In his preface to the book of Virginia Ioannidou, Hans Jellouschek notes: “Virginia Ioannidou has written a book for the general public as well as for psychologists, therapists and counsellors who deal with couples and wish to provide some effective help.”
A tall order, I would say, and one with a visible risk of the author wavering between simplification and an abstruse language. The important thing is that the book of Virginia Ioannidou is admirably balanced: simple and lively for the general public and at the same time methodically scientific, and introducing knowledge, insights and bibliography not always known in Greece. Personally, and despite my many years of involvement (theoretical and practical) with couple therapy, I did learn new things (especially from the German experience).
The book is sensitive and not at all “didactic” (the author does have a view but does not impose it) in its approach of this most intimate of adult relationships—that of a couple. As for its moral stance, it is one of respect for individuals and institutions in all their difference.
Thus none of the two aspects (scientific-popular) undermines the other. As Picasso said, “Art is to say difficult things in an easy way”. In this sense, Virginia Ioannidou has “practised art” in this book.
To go back to the title, when couple therapy first emerged, in Britain and the USA it was called “marital therapy”. This contained a prejudice from the outset, since (a) it focused on married couples, and (b) it suggested a “normative” approach to couples based on the family models of the West in the second half of the twentieth century. Virginia Ioannidou, however, not only talks simply and openly about “couples” but also uses the interesting term “multipartiality”.
I shall stop at two words in the title, techni [art] and _syntrofos [partner; companion], _ and pursue some mental associations.
Art is man’s free creative expression through works that heed certain aesthetic rules. And an artwork is a creation of an aesthetic character as opposed to practical, utilitarian creation. Technognossia, or knowhow, soon went beyond its original reference to craftsmen, carpenters or metallurgists to signify the way, the means for carrying out a task. In Plato art denotes the systematic artistic creation (distinguished from science), and the fine arts are those which aim at aesthetic expression and the satisfaction of good taste.
To Virginia Ioannidou the art of being a couple involves both: aesthetic expression/ _satisfaction of good taste _ and knowhow. Similarly, couple therapy requires knowhow but needs to become an art in order to be authentic.
The everyday usage of the term ‘art’ has the same two aspects, suggesting a popular multipartiality: “back to my old art [=craft, tricks]” (the patterns in a couple); “martial arts” (that flourish in both symmetrical and complementary couples); “paucity devises arts [=ways out, tricks — the equivalent of “necessity is the mother of invention”] (promotes empathic understanding between partners, or can be an incentive for couple therapy).
Art is the “tango” of a couple’s common life, as is the art of swimming (union with the primordial mother, but also a struggle for survival against waves or sharks).
The second word is syntrofos, [syn+trogo, ‘eat together’], which suggests a close relationship with someone — friend, supporter. A life partner (the one we choose to be together in life, in marriage or otherwise); the one with whom we have sexual relations; but also an unpleasant, unwanted partner (“sorrow has become his permanent companion”).

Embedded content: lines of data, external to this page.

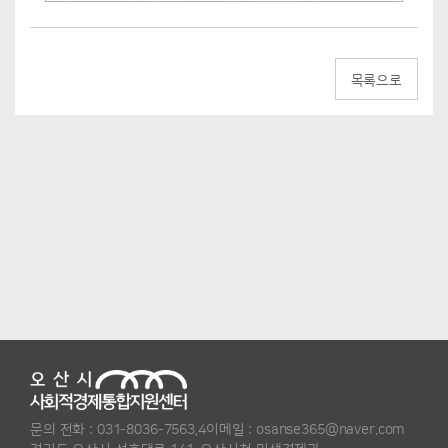
목록으로
문의 전화 :
031-8036-7563,4
이메일 :
osanse365@naver.com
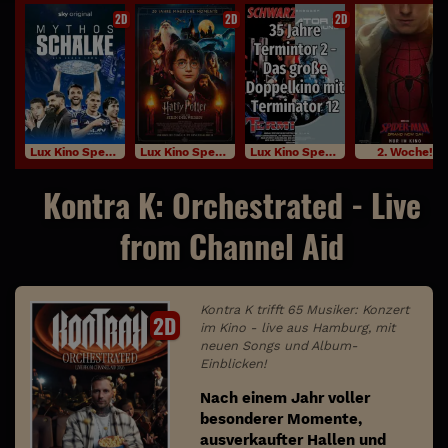
2D
2D
2D
Lux Kino Specials
Lux Kino Specials
Lux Kino Specials
2. Woche!
Kontra K: Orchestrated - Live
from Channel Aid
Kontra K trifft 65 Musiker: Konzert
2D
im Kino - live aus Hamburg, mit
neuen Songs und Album-
Einblicken!
Nach einem Jahr voller
besonderer Momente,
ausverkaufter Hallen und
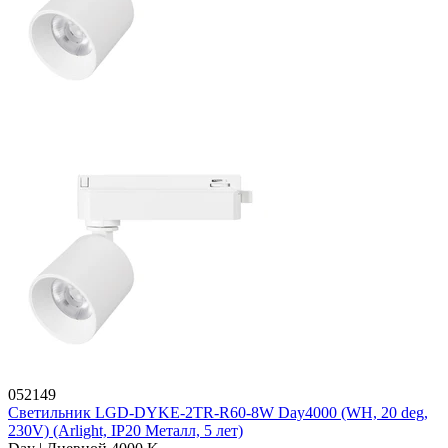
052149
Светильник LGD-DYKE-2TR-R60-8W Day4000 (WH, 20 deg,
230V) (Arlight, IP20 Металл, 5 лет)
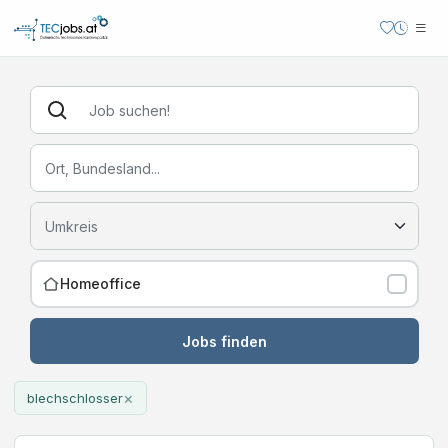
Homeoffice
Jobs finden
×
blechschlosser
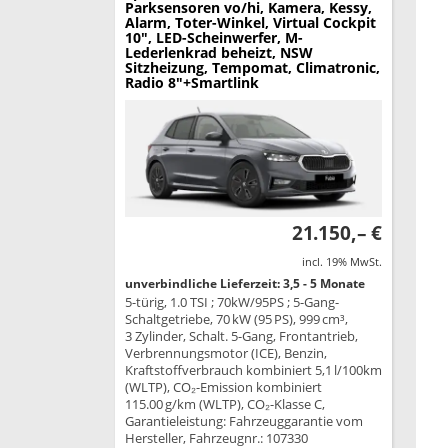
Parksensoren vo/hi, Kamera, Kessy,
Alarm, Toter-Winkel, Virtual Cockpit
10", LED-Scheinwerfer, M-
Lederlenkrad beheizt, NSW
Sitzheizung, Tempomat, Climatronic,
Radio 8"+Smartlink
21.150,– €
incl. 19% MwSt.
unverbindliche Lieferzeit: 3,5 - 5 Monate
5-türig, 1.0 TSI ; 70kW/95PS ; 5-Gang-
Schaltgetriebe, 70 kW (95 PS), 999 cm³,
3 Zylinder, Schalt. 5-Gang, Frontantrieb,
Verbrennungsmotor (ICE), Benzin,
Kraftstoffverbrauch kombiniert 5,1 l/100km
(WLTP), CO₂-Emission kombiniert
115.00 g/km (WLTP), CO₂-Klasse C,
Garantieleistung: Fahrzeuggarantie vom
Hersteller, Fahrzeugnr.: 107330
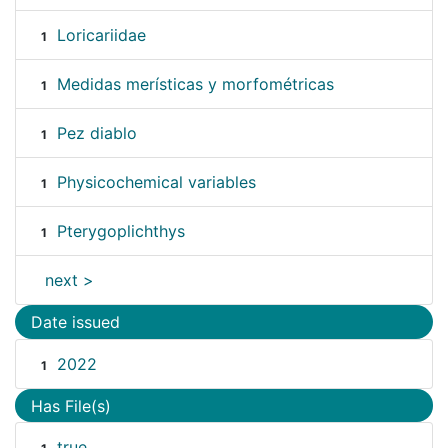
Loricariidae
1
Medidas merísticas y morfométricas
1
Pez diablo
1
Physicochemical variables
1
Pterygoplichthys
1
next >
Date issued
2022
1
Has File(s)
true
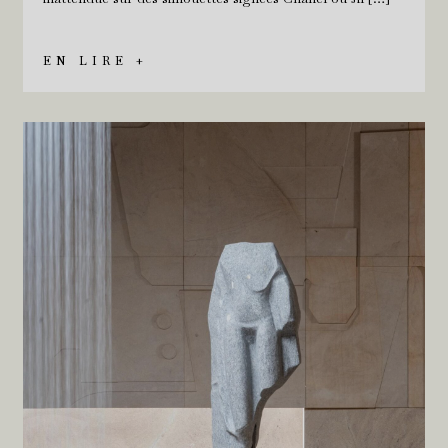
EN LIRE +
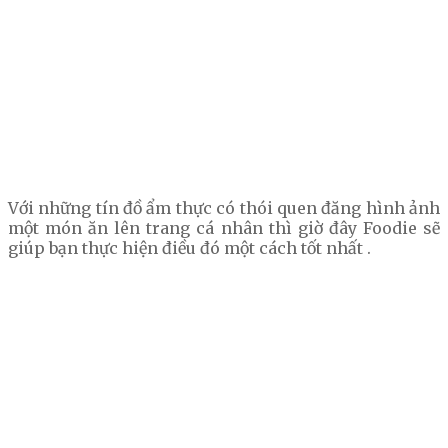
Với những tín đồ ẩm thực có thói quen đăng hình ảnh
một món ăn lên trang cá nhân thì giờ đây Foodie sẽ
giúp bạn thực hiện điều đó một cách tốt nhất .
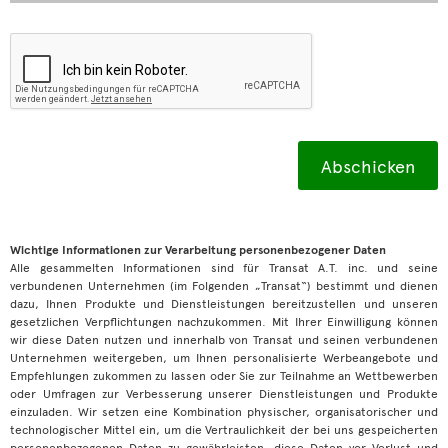
Wichtige Informationen zur Verarbeitung personenbezogener Daten
Alle gesammelten Informationen sind für Transat A.T. inc. und seine
verbundenen Unternehmen (im Folgenden „Transat“) bestimmt und dienen
dazu, Ihnen Produkte und Dienstleistungen bereitzustellen und unseren
gesetzlichen Verpflichtungen nachzukommen. Mit Ihrer Einwilligung können
wir diese Daten nutzen und innerhalb von Transat und seinen verbundenen
Unternehmen weitergeben, um Ihnen personalisierte Werbeangebote und
Empfehlungen zukommen zu lassen oder Sie zur Teilnahme an Wettbewerben
oder Umfragen zur Verbesserung unserer Dienstleistungen und Produkte
einzuladen. Wir setzen eine Kombination physischer, organisatorischer und
technologischer Mittel ein, um die Vertraulichkeit der bei uns gespeicherten
personenbezogenen Daten zu gewährleisten, diese Daten vor Verlust und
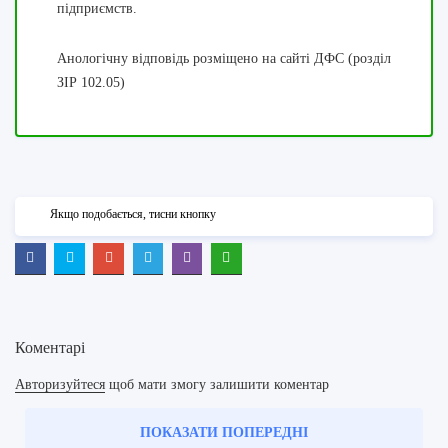
підприємств.
Анологічну відповідь розміщено на сайті ДФС (розділ
ЗІР 102.05)
Якщо подобається, тисни кнопку
Коментарі
Авторизуйтеся
щоб мати змогу залишити коментар
ПОКАЗАТИ ПОПЕРЕДНІ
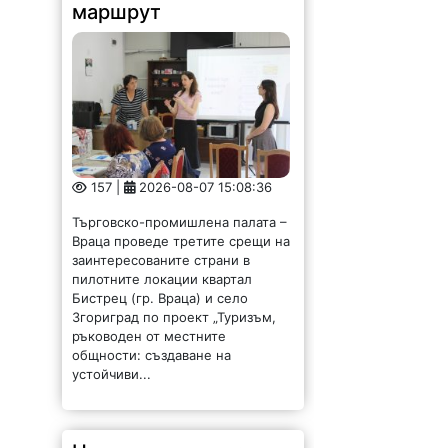
маршрут
157 |
2026-08-07 15:08:36
Търговско-промишлена палата –
Враца проведе третите срещи на
заинтересованите страни в
пилотните локации квартал
Бистрец (гр. Враца) и село
Згориград по проект „Туризъм,
ръководен от местните
общности: създаване на
устойчиви...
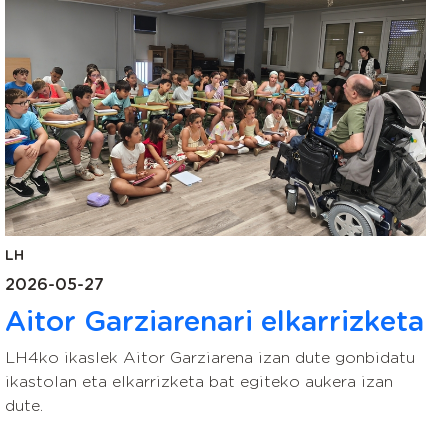
LH
2026-05-27
Aitor Garziarenari elkarrizketa
LH4ko ikaslek Aitor Garziarena izan dute gonbidatu
ikastolan eta elkarrizketa bat egiteko aukera izan
dute.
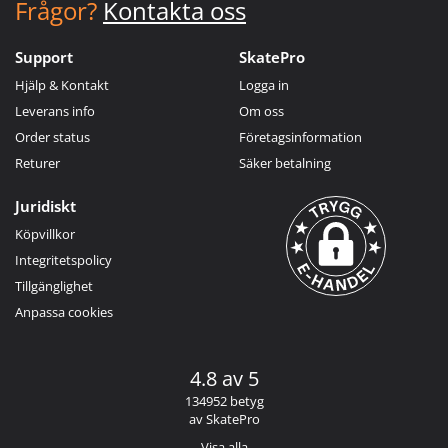
Frågor?
Kontakta oss
Support
SkatePro
Hjälp & Kontakt
Logga in
Leverans info
Om oss
Order status
Företagsinformation
Returer
Säker betalning
Juridiskt
Köpvillkor
Integritetspolicy
Tillgänglighet
Anpassa cookies
4.8 av 5
134952 betyg
av SkatePro
Visa alla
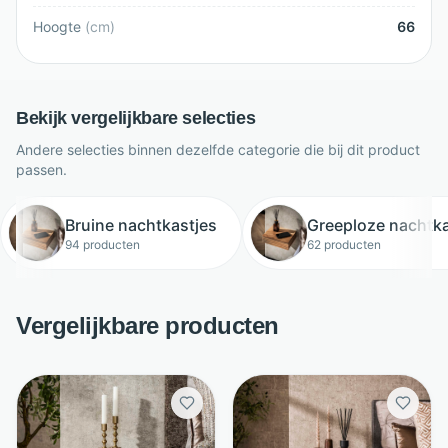
Hoogte
(
cm
)
66
Bekijk vergelijkbare selecties
Andere selecties binnen dezelfde categorie die bij dit product
passen.
Bruine nachtkastjes
Greeploze nachtka
94 producten
62 producten
Vergelijkbare producten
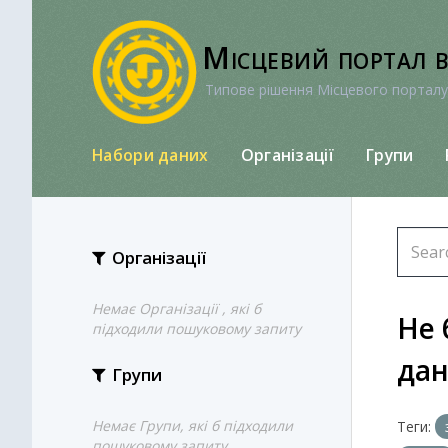
Перейти
до
Місцевий портал 
вмісту
Типове рішення Місцевого порталу
Набори даних
Організації
Групи
Організації
Немає Організації , які б
Не 
підходили пошуковому запиту
да
Групи
Немає Групи, які б підходили
Теги:
пошуковому запиту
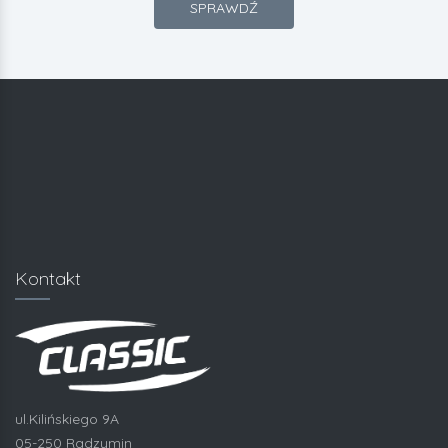
SPRAWDŹ
Kontakt
ul.Kilińskiego 9A
05-250 Radzymin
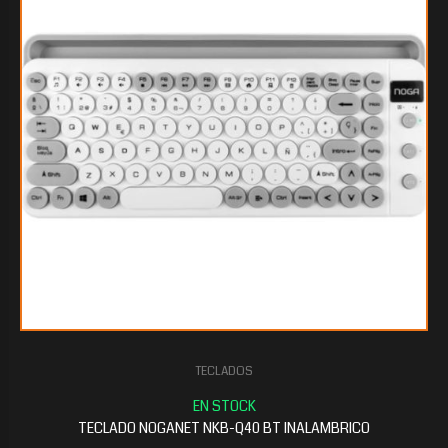
$32.649
60
TECLADOS
$32.193
60
TECLADO NOGANET NKB-Q40 BT INALAMBRICO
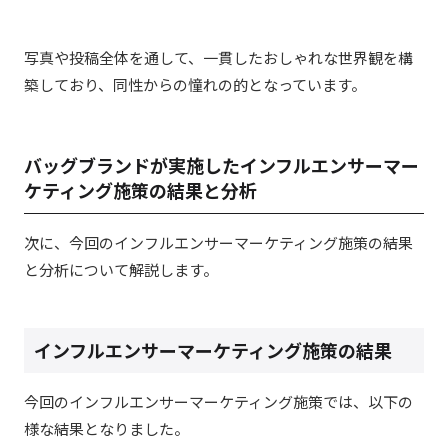
写真や投稿全体を通して、一貫したおしゃれな世界観を構
築しており、同性からの憧れの的となっています。
バッグブランドが実施したインフルエンサーマー
ケティング施策の結果と分析
次に、今回のインフルエンサーマーケティング施策の結果
と分析について解説します。
インフルエンサーマーケティング施策の結果
今回のインフルエンサーマーケティング施策では、以下の
様な結果となりました。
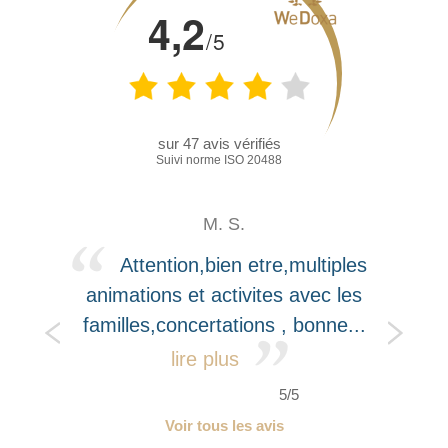
4,2
/5
sur
47
avis vérifiés
Suivi norme ISO 20488
M. S.
Attention,bien etre,multiples
animations et activites avec les
familles,concertations , bonne...
lire plus
5/5
Voir tous les avis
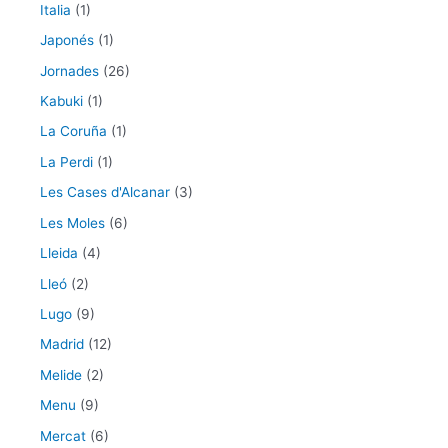
Italia
(1)
Japonés
(1)
Jornades
(26)
Kabuki
(1)
La Coruña
(1)
La Perdi
(1)
Les Cases d'Alcanar
(3)
Les Moles
(6)
Lleida
(4)
Lleó
(2)
Lugo
(9)
Madrid
(12)
Melide
(2)
Menu
(9)
Mercat
(6)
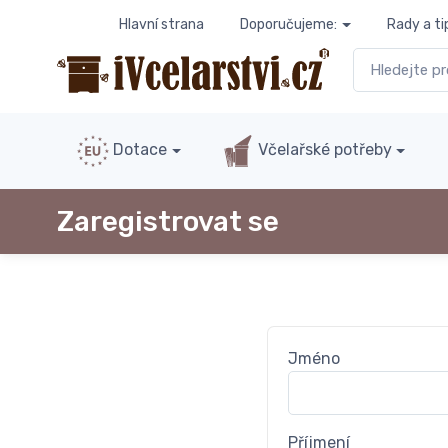
Hlavní strana
Doporučujeme:
Rady a ti
Dotace
Včelařské potřeby
Zaregistrovat se
Jméno
Příjmení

The Greek term syntrofia was used in recent times to translate the French compagnie (a commercial house or company since the 16th c.; earlier, a military unit). It was also established as the form of address among the members of communist, socialist and other parties (camarade, comrade, compagno, compañero, kamerad-genossen).
Virginia Ioannidou’s The Art of Being a Couple is ultimately an informative book about the types and forms of life as a couple, its hardships, dysfunctions and crises (autonomy-companionship, power patterns, psychological games, relations with the original families, the couple in the life cycle, sexuality, extramarital relationships, separation-divorce, reconstituted families) as well as about couple therapy and mediation. In addition to making interesting reading, it has the useful traits of a “textbook”.